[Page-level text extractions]
=== Begin Enclosure ===
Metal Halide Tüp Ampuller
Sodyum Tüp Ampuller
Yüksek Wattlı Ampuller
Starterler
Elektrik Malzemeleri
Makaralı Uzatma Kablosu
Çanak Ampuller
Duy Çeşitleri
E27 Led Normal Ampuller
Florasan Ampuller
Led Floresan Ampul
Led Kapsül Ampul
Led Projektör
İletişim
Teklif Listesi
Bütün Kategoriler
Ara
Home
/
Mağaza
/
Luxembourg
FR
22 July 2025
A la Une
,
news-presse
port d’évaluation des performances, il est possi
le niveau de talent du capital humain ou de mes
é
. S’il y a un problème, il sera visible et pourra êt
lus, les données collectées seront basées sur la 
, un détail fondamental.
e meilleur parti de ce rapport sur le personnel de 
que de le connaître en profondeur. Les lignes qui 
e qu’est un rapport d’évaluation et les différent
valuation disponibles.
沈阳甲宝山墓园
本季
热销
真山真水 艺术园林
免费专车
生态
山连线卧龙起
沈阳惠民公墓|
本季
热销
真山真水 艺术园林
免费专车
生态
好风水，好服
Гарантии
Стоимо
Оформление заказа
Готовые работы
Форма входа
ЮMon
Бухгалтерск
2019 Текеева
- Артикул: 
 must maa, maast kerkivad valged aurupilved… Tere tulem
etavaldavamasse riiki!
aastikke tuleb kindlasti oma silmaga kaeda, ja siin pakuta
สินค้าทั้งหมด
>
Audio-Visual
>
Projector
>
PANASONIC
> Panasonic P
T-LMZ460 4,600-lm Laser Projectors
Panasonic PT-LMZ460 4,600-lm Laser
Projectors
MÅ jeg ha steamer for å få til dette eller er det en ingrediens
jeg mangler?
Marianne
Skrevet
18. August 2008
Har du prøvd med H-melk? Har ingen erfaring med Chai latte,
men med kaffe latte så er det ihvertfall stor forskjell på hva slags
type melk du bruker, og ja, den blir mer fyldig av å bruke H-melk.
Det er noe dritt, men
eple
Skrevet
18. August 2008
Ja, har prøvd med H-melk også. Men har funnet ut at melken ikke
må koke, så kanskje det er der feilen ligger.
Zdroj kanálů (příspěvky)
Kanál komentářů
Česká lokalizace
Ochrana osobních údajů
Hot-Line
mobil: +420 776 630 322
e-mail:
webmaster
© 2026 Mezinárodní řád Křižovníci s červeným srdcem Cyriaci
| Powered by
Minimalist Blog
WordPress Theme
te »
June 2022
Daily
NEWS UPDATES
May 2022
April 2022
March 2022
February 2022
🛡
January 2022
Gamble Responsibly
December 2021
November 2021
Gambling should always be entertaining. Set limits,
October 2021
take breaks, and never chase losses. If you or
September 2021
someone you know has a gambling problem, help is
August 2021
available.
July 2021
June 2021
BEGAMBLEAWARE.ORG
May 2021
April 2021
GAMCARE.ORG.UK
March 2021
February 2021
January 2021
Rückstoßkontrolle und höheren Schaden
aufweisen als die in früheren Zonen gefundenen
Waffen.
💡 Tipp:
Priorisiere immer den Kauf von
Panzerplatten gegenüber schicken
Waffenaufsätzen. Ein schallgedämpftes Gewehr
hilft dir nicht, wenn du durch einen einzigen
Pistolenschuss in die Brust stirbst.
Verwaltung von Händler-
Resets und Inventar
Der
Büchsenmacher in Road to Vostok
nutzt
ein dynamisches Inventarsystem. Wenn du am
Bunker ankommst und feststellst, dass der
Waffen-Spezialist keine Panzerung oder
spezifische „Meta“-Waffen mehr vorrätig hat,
=== End Enclosure ===
▶ _WORK ORDER_:
Write down all the entries again without a single difference.

▶ _TASK OUTPUT_:
Metal Halide Tüp Ampuller
Sodyum Tüp Ampuller
Yüksek Wattlı Ampuller
Starterler
Elektrik Malzemeleri
Makaralı Uzatma Kablosu
Çanak Ampuller
Duy Çeşitleri
E27 Led Normal Ampuller
Florasan Ampuller
Led Floresan Ampul
Led Kapsül Ampul
Led Projektör
İletişim
Teklif Listesi
Bütün Kategoriler
Ara
Home
/
Mağaza
/
Luxembourg
FR
22 July 2025
A la Une
,
news-presse
port d’évaluation des performances, il est possi
le niveau de talent du capital humain ou de mes
é
. S’il y a un problème, il sera visible et pourra êt
lus, les données collectées seront basées sur la 
, un détail fondamental.
e meilleur parti de ce rapport sur le personnel de 
que de le connaître en profondeur. Les lignes qui 
e qu’est un rapport d’évaluation et les différent
valuation disponibles.
沈阳甲宝山墓园
本季
热销
真山真水 艺术园林
免费专车
生态
山连线卧龙起
沈阳惠民公墓|
本季
热销
真山真水 艺术园林
免费专车
生态
好风水，好服
Гарантии
Стоимо
Оформление заказа
Готовые работы
Форма входа
ЮMon
Бухгалтерск
2019 Текеева
- Артикул: 
 must maa, maast kerkivad valged aurupilved… Tere tulem
etavaldavamasse riiki!
aastikke tuleb kindlasti oma silmaga kaeda, ja siin pakuta
สินค้าทั้งหมด
>
Audio-Visual
>
Projector
>
PANASONIC
> Panasonic P
T-LMZ460 4,600-lm Laser Projectors
Panasonic PT-LMZ460 4,600-lm Laser
Projectors
MÅ jeg ha steamer for å få til dette eller er det en ingrediens
jeg mangler?
Marianne
Skrevet
18. August 2008
Har du prøvd med H-melk? Har ingen erfaring med Chai latte,
men med kaffe latte så er det ihvertfall stor forskjell på hva slags
type melk du bruker, og ja, den blir mer fyldig av å bruke H-melk.
Det er noe dritt, men
eple
Skrevet
18. August 2008
Ja, har prøvd med H-melk også. Men har funnet ut at melken ikke
må koke, så kanskje det er der feilen ligger.
Zdroj kanálů (příspěvky)
Kanál komentářů
Česká lokalizace
Ochrana osobních údajů
Hot-Line
mobil: +420 776 630 322
e-mail:
webmaster
© 2026 Mezinárodní řád Křižovníci s červeným srdcem Cyriaci
| Powered by
Minimalist Blog
WordPress Theme
te »
June 2022
Daily
NEWS UPDATES
May 2022
April 2022
March 2022
February 2022
🛡
January 2022
Gamble Responsibly
December 2021
November 2021
Gambling should always be entertaining. Set limits,
October 2021
take breaks, and never chase losses. If you or
September 2021
someone you know has a gambling problem, help is
August 2021
available.
July 2021
June 2021
BEGAMBLEAWARE.ORG
May 2021
April 2021
GAMCARE.ORG.UK
March 2021
February 2021
January 2021
Rückstoßkontrolle und höheren Schaden
aufweisen als die in früheren Zonen gefundenen
Waffen.
💡 Tipp:
Priorisiere immer den Kauf von
Panzerplatten gegenüber schicken
Waffenaufsätzen. Ein schallgedämpftes Gewehr
hilft dir nicht, wenn du durch einen einzigen
Pistolenschuss in die Brust stirbst.
Verwaltung von Händler-
Resets und Inventar
Der
Büchsenmacher in Road to Vostok
nutzt
ein dynamisches Inventarsystem. Wenn du am
Bunker ankommst und feststellst, dass der
Waffen-Spezialist keine Panzerung oder
spezifische „Meta“-Waffen mehr vorrätig hat,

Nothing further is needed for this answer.